An increasing number of colleges and universities across the United States are waiving the American College Testing (ACT) and Scholastic Assessment Test (SAT) as part of their fall 2021 admissions process. The novel coronavirus is one of the main reasons for the move.

As of October 6, 64 campuses have “Test-Blind” or “Test Free” policies for fall 2021. These institutes will not consider ACT/SAT scores, even if submitted. The list includes the Northern Michigan University, California State University system, and Cornell University.

Admissions authorities are citing two reasons to drop the tests. The first is the pandemic. Given that testing was canceled during March, April, and May, students did not have enough time to take exams for fall admissions. The College Board, which conducts the SAT, said that 154,000 (42 percent) October-registered students also couldn’t take the test.
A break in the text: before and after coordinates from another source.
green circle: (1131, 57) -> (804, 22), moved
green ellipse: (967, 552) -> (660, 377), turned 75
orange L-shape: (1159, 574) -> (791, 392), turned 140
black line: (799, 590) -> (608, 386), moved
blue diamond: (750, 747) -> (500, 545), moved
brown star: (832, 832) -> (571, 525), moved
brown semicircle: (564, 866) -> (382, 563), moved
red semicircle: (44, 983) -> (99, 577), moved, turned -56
The second and perhaps more important reason is that the tests are an outdated rite of passage. They are no longer considered an accurate reflection of the student’s merit.

Grievances Over Standardized Tests

Well before the COVID-19 pandemic, higher education experts were increasingly worried that admission tests exacerbate racial and ethnic disparities in higher education. 
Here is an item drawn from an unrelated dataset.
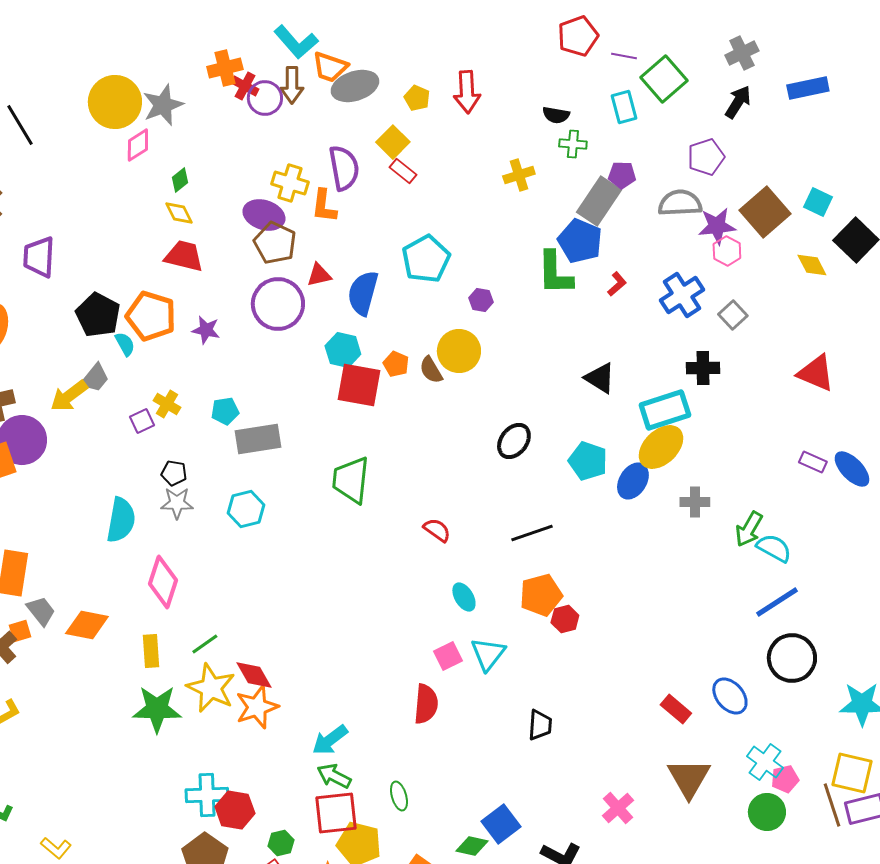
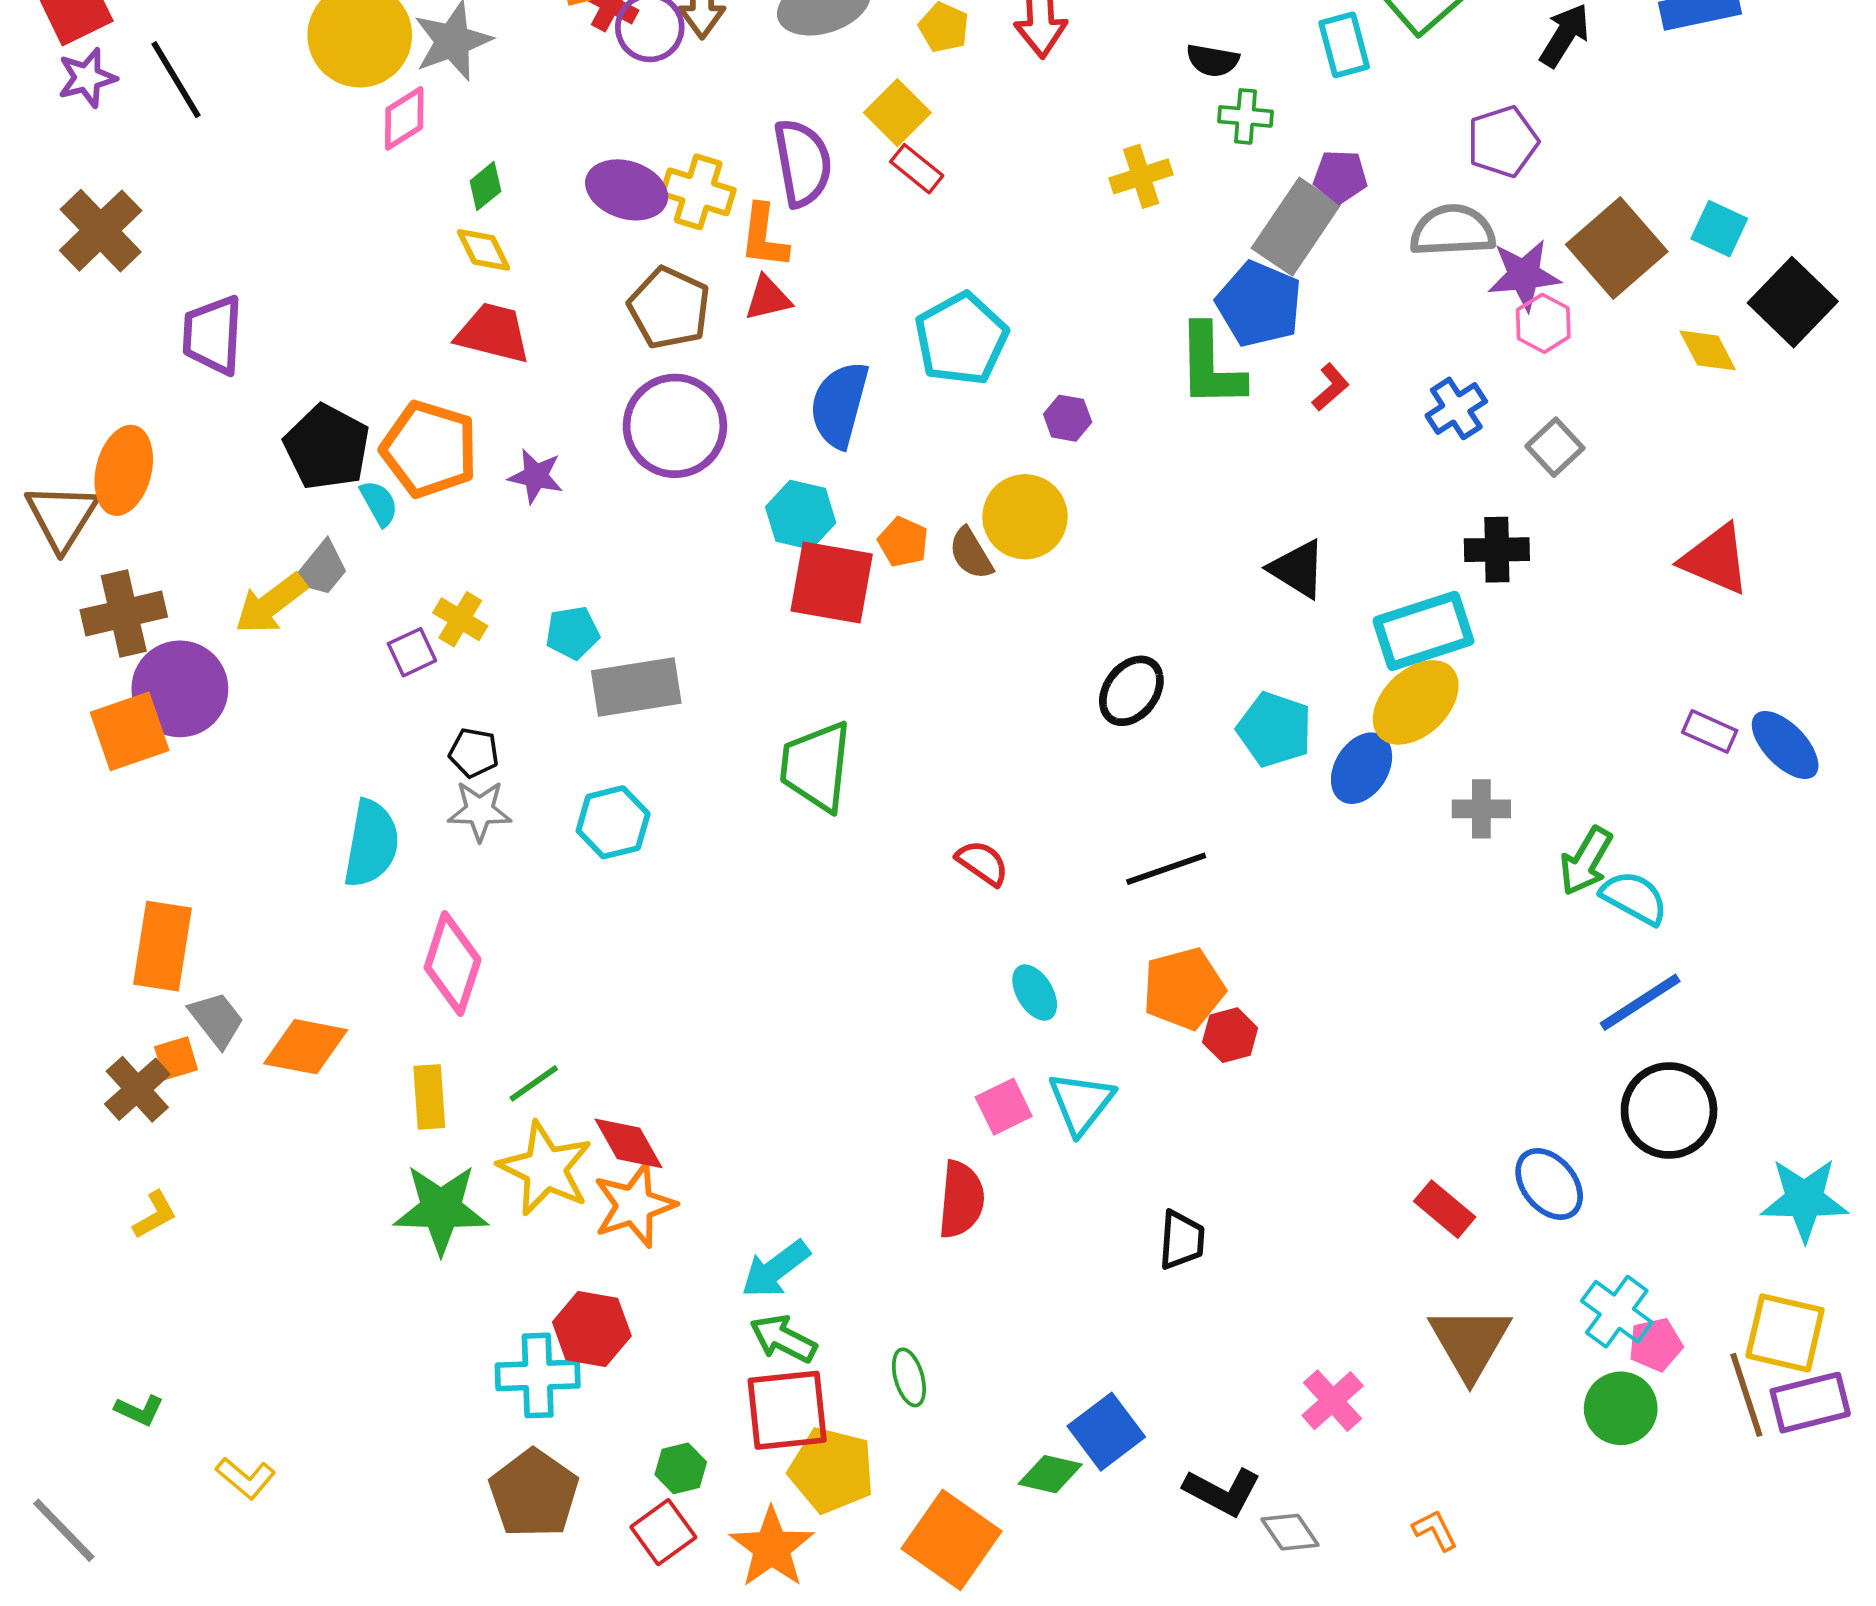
purple ellipse: (264, 215) -> (627, 190), moved
red triangle: (319, 275) -> (768, 298), moved
blue cross: (682, 295) -> (1456, 408), size x0.7
red hexagon: (235, 810) -> (592, 1329), moved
The coronavirus crisis set the ball rolling for a conversation on standardized tests as a mandatory gateway to higher education.

A recent report of The National Association for College Admission Counseling (NACAC) recognized the importance of admission tests in the enrollment process for post-secondary education while calling for “changes to the admission process.”

Even before the pandemic hit, over 1,000 schools made the SAT and the ACT optional, a list that grew over the year. These colleges consider the test scores only if the applicant chooses to submit it. 

In the wake of COVID-19, colleges are now dropping the requirement for admissions tests altogether. Test-blind colleges will completely ignore exam scores and emphasize on the student’s GPA, admissions essay, and other factors.  

Will Tests Return After the Pandemic?

The majority of US schools that are doing away with standardized tests and adopting test-optional policies are doing so temporarily to accommodate students during the pandemic. 

Former ACT CEO Marten Roorda wrote a letter to the University of California earlier this year saying that, “Removing the testing component may create a new set of problems for the Board to review in the upcoming years.” He added that eliminating the ACT “is a short-term Band-Aid that shortchanges students in the long run.”

Although over 700 colleges are test-optional and almost 65 colleges are test-blind, admissions tests haven’t been abandoned completely. After canceling test dates earlier this year, The College Board requested college admissions offices to extend application deadlines for students who couldn’t take the exam. The College Board and ACT have started reopening testing centers and are now offering dates in October.